L’euphémisme du sommeil permet d’apaiser la dimension violente des combats, au profit d’une représentation adoucie. Il permet de lier le repos des soldats à celui de la République allégorisée dans une hypallage (= deux termes liés syntaxiquement alors qu’on s’attendrait à voir l’un des deux rattaché à un troisième).

Le dernier tercet fait aussi apparaître pour la première fois un pronom « nous », distinct du « vous ». Il s’agit du peuple contemporain de Rimbaud.

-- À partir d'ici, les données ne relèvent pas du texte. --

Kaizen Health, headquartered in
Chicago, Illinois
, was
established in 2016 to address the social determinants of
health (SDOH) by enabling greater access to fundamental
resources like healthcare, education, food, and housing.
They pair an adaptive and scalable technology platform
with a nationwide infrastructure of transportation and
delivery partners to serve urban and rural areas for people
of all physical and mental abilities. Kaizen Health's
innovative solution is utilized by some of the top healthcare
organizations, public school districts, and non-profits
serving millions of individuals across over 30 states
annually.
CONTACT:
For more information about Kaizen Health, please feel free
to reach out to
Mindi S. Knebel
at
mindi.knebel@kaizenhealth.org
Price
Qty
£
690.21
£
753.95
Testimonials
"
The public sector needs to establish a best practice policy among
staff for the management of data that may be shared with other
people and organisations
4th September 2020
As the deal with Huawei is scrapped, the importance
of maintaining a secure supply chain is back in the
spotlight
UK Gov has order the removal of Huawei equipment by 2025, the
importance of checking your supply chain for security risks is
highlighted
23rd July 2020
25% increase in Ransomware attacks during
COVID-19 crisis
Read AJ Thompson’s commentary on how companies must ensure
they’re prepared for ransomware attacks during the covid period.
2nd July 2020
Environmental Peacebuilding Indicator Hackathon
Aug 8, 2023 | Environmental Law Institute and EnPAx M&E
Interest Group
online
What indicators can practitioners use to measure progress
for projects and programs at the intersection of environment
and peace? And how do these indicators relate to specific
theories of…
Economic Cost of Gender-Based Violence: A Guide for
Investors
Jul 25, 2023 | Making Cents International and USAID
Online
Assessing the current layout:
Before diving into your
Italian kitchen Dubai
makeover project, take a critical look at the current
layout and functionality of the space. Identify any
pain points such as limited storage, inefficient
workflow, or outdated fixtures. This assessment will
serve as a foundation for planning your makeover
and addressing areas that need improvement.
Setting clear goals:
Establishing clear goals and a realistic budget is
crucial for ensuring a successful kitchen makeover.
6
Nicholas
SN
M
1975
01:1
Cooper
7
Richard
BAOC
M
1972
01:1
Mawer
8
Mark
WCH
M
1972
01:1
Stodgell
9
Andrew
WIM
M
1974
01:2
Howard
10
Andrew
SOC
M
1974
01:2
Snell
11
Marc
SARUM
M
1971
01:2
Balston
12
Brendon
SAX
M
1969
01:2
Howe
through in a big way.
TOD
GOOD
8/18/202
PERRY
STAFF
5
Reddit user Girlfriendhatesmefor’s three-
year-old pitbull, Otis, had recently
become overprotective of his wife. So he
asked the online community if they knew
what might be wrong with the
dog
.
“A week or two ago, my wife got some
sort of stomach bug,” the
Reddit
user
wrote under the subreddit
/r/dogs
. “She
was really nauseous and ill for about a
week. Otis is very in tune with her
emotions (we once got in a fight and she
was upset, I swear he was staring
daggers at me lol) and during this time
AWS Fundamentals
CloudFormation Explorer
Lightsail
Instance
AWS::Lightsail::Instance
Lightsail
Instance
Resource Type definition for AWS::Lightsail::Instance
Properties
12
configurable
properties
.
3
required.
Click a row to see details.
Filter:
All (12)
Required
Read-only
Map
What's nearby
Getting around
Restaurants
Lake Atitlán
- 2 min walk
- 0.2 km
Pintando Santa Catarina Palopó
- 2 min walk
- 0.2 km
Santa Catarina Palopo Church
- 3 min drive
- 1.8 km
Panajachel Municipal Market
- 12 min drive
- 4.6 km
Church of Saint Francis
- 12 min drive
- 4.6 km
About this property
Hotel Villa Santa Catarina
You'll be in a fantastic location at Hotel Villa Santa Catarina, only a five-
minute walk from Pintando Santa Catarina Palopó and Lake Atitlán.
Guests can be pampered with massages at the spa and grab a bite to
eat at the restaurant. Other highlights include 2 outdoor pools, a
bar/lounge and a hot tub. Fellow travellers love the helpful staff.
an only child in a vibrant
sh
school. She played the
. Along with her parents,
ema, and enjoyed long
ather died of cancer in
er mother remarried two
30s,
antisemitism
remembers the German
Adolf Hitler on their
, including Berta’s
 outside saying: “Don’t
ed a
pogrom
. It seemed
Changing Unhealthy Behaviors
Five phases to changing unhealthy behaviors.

Nous, courbés sous les rois comme sous une trique :

Le pronom « nous » est étendu par une expansion du nom sur le modèle des premiers quatrains : le poète produit ainsi le fil de la continuité historique, d’autant plus qu’il évoque les « rois » : les différents épisodes de pouvoir autoritaires et monarchiques qui se succèdent en France depuis le début du 19e siècle.

La comparaison avec la trique est explicite : la trique symbolise la répression par le pouvoir des puissants.

Messieurs de Cassagnac nous reparlent de vous !

Les deux points comme le tiret cadratin marquent la rupture : c’est le concetto du sonnet classique. Ici, Rimbaud utilise la dénomination aristocratique « Messieurs de » sur un mode ironique et méprisant. La remarque finale montre la dimension impertinente des deux hommes qui n’appartiennent pas au « nous » du peuple, et ne peuvent ainsi prétendre à la filiation révolutionnaire. Ils osent ainsi évoquer une République pour sauver un régime qui n’est autre que celui de l’Empire.

Conclusion

Dans ce sonnet, Rimbaud se livre à une critique acerbe des soutiens du régime en voie d’effondrement qui cherchent à récupérer les symboles et la mémoire des morts révolutionnaires. En produisant un écho à la situation de 92, qui verra la naissance de la Première République, le poète se fait, sans le savoir, « voyant » pour paraphraser sa lettre à Paul Demeny.